For the second time in three days, a bomb threat has forced the evacuation of my children’s school, terrorizing them, and forcing the entire student body, faculty, and staff to walk in the rain to the Middle School where they can sit in the gym and wait for the “All Clear.”
But that’s our chronic illness now; we’re never “in the clear.” Every public foray is a risk. And for those who didn’t see the first post on this situation, the threat is a form of bigotry. There’s no other way to say it: some parents (or maybe just people) in the district are shocked, shocked that one of the school’s teachers is gay, and when the teacher is not at work, they live the life they choose. Get the fainting couches out.
So, again today, my children are being terrorized by an unknown person or people. My two kids are sitting on the floor of a middle school gym, not in class, not learning, not creating or being curious. Instead, they are learning the curriculum we force on our youth with increasing regularity: adults are not to be trusted and are the cause of the societal ills that they care deeply about. Want to read this book? Sorry, banned. Want people to be able to live the life and identity in which they feel most comfortable? Sorry no, instead, let’s remove that pride flag because it is not official (many such people falsely believe the POW/MIA flag is official; it’s not, as it was designed by Newton Heisley for a non-governmental, nonprofit organization). Want action on climate change? Sorry, instead, let us adults seek to humiliate a child, Greta Thunberg, for having the audacity to say she would like a viable world to live in as she ages (Thunberg is 20 now). Want to openly support the Black Lives Matter movement? Instead, millions of American adults opt to regularly deface the American flag, adding different colors and stripes to it, to convey, for one example, how much they love law enforcement instead of people of color. Nothing like seeing an American flag turned into the skull that is The Punisher symbol. Looks just like it’s supposed to, doesn’t it? The good old red, white, and blue. (I truly do love our actual, non-defaced beautiful American flag.)

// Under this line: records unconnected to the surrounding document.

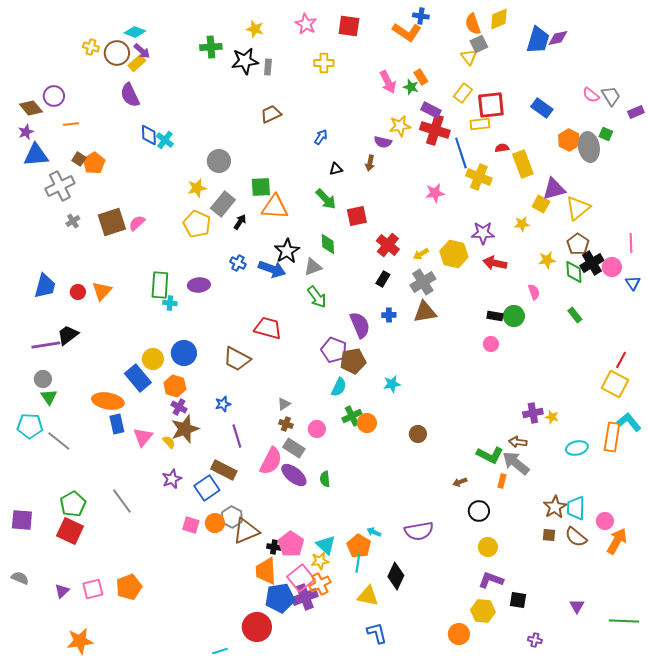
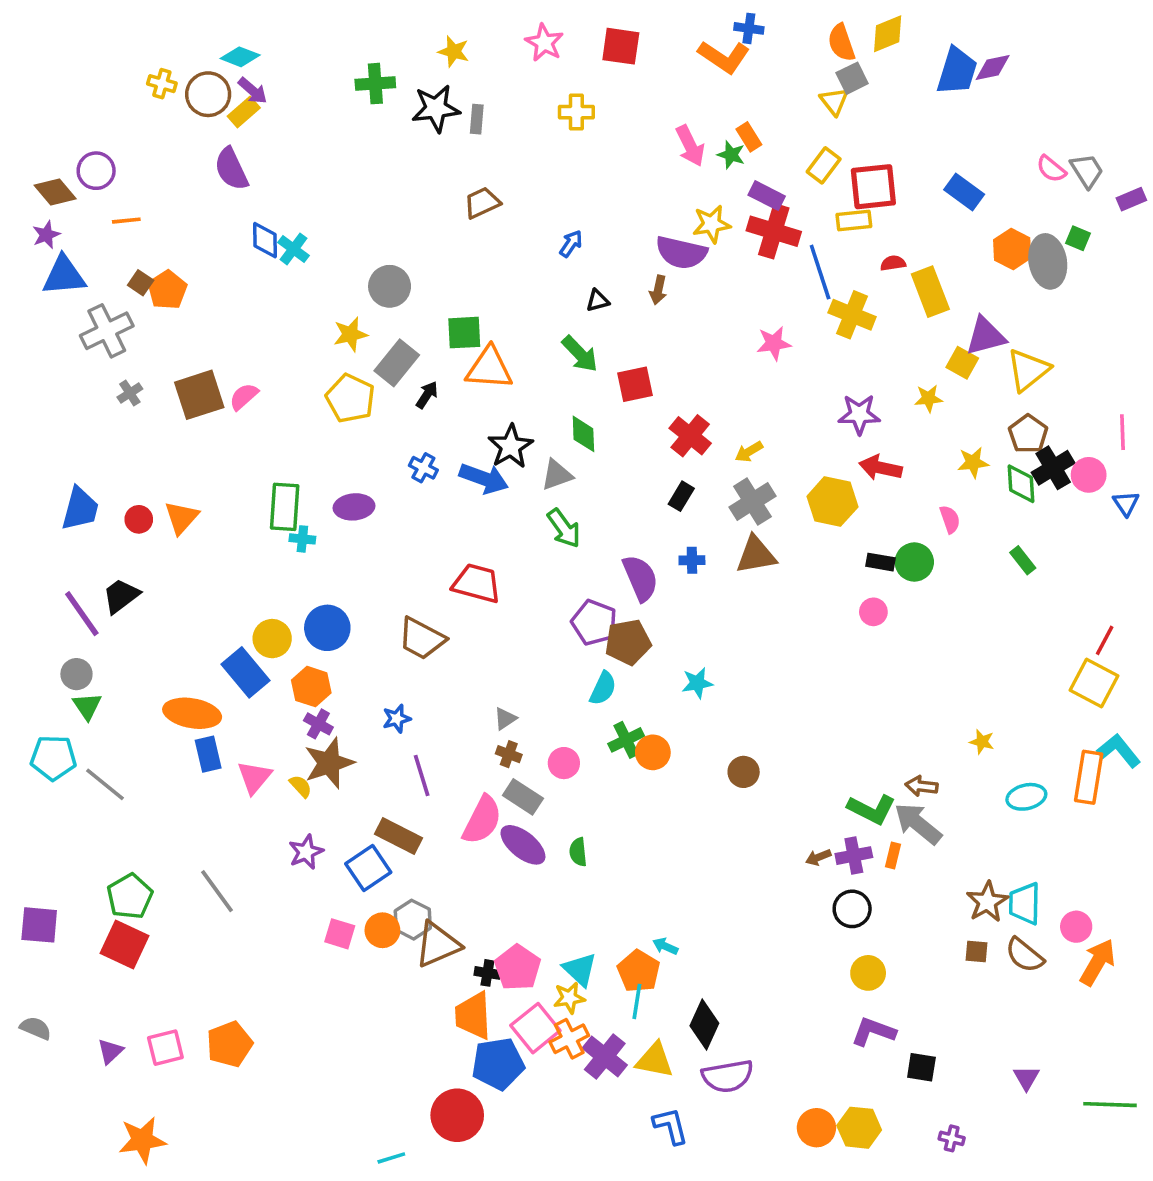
purple semicircle: (383, 142) -> (681, 253), size x1.6
yellow hexagon: (454, 254) -> (832, 502), moved
purple line: (46, 345) -> (82, 614), turned 64
purple cross: (533, 413) -> (854, 856), moved
purple semicircle: (419, 531) -> (728, 1076), moved
purple cross: (305, 597) -> (605, 1057), moved, turned -30
yellow hexagon: (483, 611) -> (859, 1128), moved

Look at the above image. That is not an American flag. In looking at this decal, law and order has never felt so warm and supportive, has it? (“Children, run toward the sinister skull, based on a comic book, for safety!”)
What should I, or my children, do about the fact that they are being terrorized? Run for office? We live in the most gerrymandered state in the country and “adults” in government are literally threatening to impeach a newly-elected state supreme court justice before she has heard a single case.
The adults are not alright. We are broken.
I could go on. I’ll just say that this is not a “doom only” perspective, such as the one recently criticized by Rebecca Solnit in The Guardian (note: Solnit is my favorite contemporary writer; see Hope in the Dark). I consider this a clear-eyed look at American politics and voters in the moment of January 6th, minority rule, hyper-partisanship, white supremacist revival, and a growing desire for autocratic/theocratic rule. Those are all abstract and fancy concepts. Yet, they have real world consequences, such as my children sitting in a gym, right now, their parents far away, waiting for another “all clear” so they can simply go back to school and resume living.
The norm for my children and countless others in America? Active shooter drills and bomb threats, all weaving themselves into the fabric of another normal day. What does tomorrow hold, only halfway through the school week?
And to think, it was just last night, at 7:00 pm, that I watched my elder daughter be inducted into the National Honor Society in a ceremony where a school was allowed to be an actual school.